Reading 2: Why God removed the Northern Kingdom, Israel – 2 Kings 17:7-20
- What is the disposition of those in the Northern Kingdom? Is this apostasy?
- What is the punishment God sends?
Reading 3: What is paradoxical for the prophet about God raising up Chaldeans
Habakkuk 1:12 thru 2:1
- What is the prophet’s confusion about the Holy God? (verses 12-13)
- Does the prophet accuse God of rewarding the wicked? (verses 14-17)
Extra Credit— The New Testament speaks of a coming Day of judgment and wrath of God (2 Thessalonians 1:3-12). In chapter 2 of the same book, mention is made of an apostasy that must occur prior to the Day (2 Thessalonians 2:1-4 and 2 Peter 2:1-3). Do you believe (as some do) that the apostasy already happened during the time Protestants rejected and split from the Roman Catholic church or do you believe their is yet another apostasy of the church that is to come (maybe in our time)?

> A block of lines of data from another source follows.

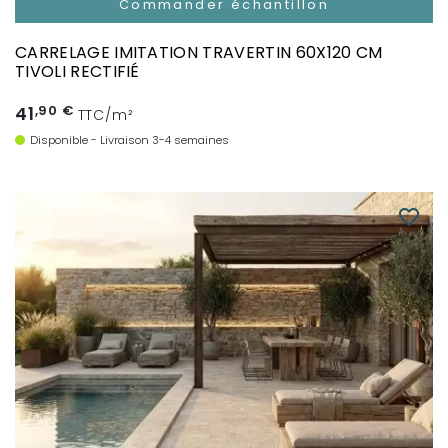
Commander échantillon
CARRELAGE IMITATION TRAVERTIN 60X120 CM
TIVOLI RECTIFIÉ
41
,90 €
TTC/m²
Disponible - Livraison 3-4 semaines
favorite_border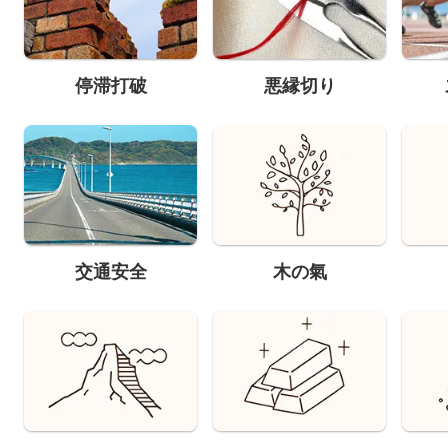
停滞打破
悪縁切り
交通安全
木の氣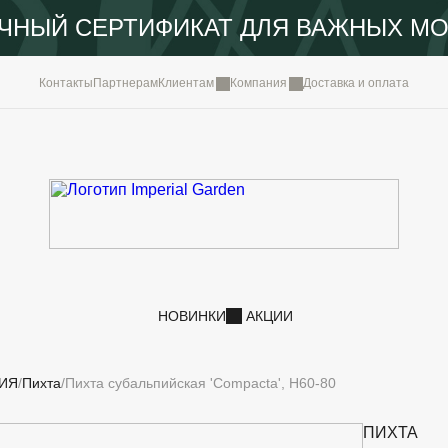
ЧНЫЙ СЕРТИФИКАТ ДЛЯ ВАЖНЫХ М
КОМПА
Контакты
Партнерам
Клиентам
Компания
Доставка и оплата
ПОРТФ
IMPERI
НОВОС
КОНТА
НОВИНКИ
АКЦИИ
ИЯ
Пихта
Пихта субальпийская 'Compacta', H60-80
ПИХТА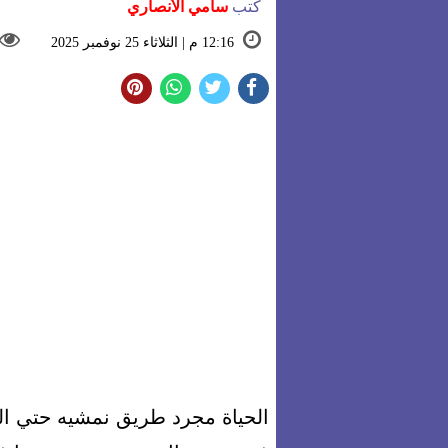
كتب
سامي الأنصاري
12:16 م | الثلاثاء 25 نوفمبر 2025
الحياة مجرد طريق نمشيه حتي الن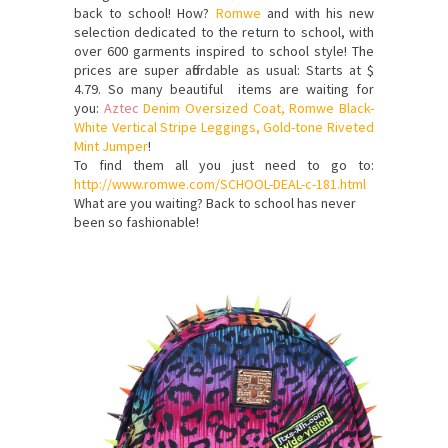
back to school
!
How
?
Romwe
and
with
his new
selection dedicated
to the return
to school,
with
over 600
garments inspired
to
school style
!
The
prices
are
super affordable
as usual
: Starts at
$
4.79
.
So many
beautiful items are waiting for
you:
Aztec
Denim
Oversized
Coat
,
Romwe
Black-
White
Vertical
Stripe
Leggings
,
Gold-tone
Riveted
Mint
Jumper
!
To find them
all
you just need to
go to:
http://www.romwe.com/SCHOOL-DEAL-c-181.html
What are you waiting
?
Back to school
has never
been
so fashionable
!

Again, for your pleasure, here are some Wikipedia notes on the “Great Apostasy:”
The Great Apostasy is a concept within Christianity, identifiable at least from the time of the Reformation, to describe a perception that the early apostolic Church has fallen away from the original faith founded by Jesus and promulgated through his twelve Apostles. Protestants used the term to describe the perceived fallen state of traditional Christianity, especially the Roman Catholic Church, because they claim it changed the doctrines of the early church and allowed traditional Greco-Roman culture (i.e.Greco-Roman mysteries, deities of solar monism such as Mithras and Sol Invictus, pagan festivals and Mithraic sun worship and idol worship) into the church on its own perception of authority. Because it made these changes using claims of tradition and not from scripture, the Church – in the opinion of those adhering to this concept – has fallen into apostasy. A major thread of this perception is the suggestion that, to attract and convert people to Christianity, the church in Rome incorporated pagan beliefs and practices within the Christian religion, mostly Graeco-Roman rituals, mysteries, and festivals. For example, Easter has been described as a pagan substitute for the Jewish Passover, although neither Jesus nor his Apostles enjoined the keeping of this or any other festival.
The term is derived from the Second Epistle to the Thessalonians, in which the Apostle Paul informs the Christians of Thessalonica that a great apostasy must occur before the return of Christ, when “the man of sin is revealed, the son of destruction” (chapter 2:1–12). The Catholic Church, Anglican Church, Eastern and Oriental Orthodox Churches have interpreted this chapter as referring to a future falling-away, during the reign of the Antichrist at the end of time.